Exercise. Please restate the entries below word for word, leaving out any pictures.

Extracted data.
● ● ● ● ● ● ●
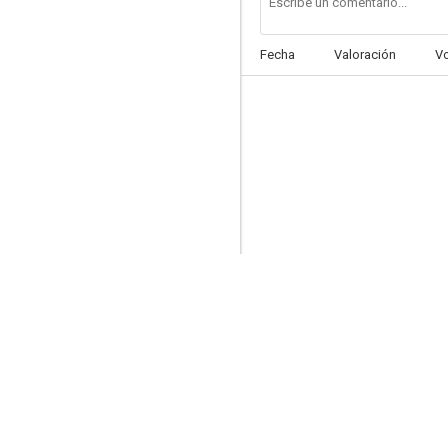
Fecha
Valoración
V
El sueño americano de George Carlin
5.9
El alucinante viaje de Bill y Ted
--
● ● ● ● ● ● ●
Final answer.
Fecha
Valoración
V
El sueño americano de George Carlin
5.9
El alucinante viaje de Bill y Ted
--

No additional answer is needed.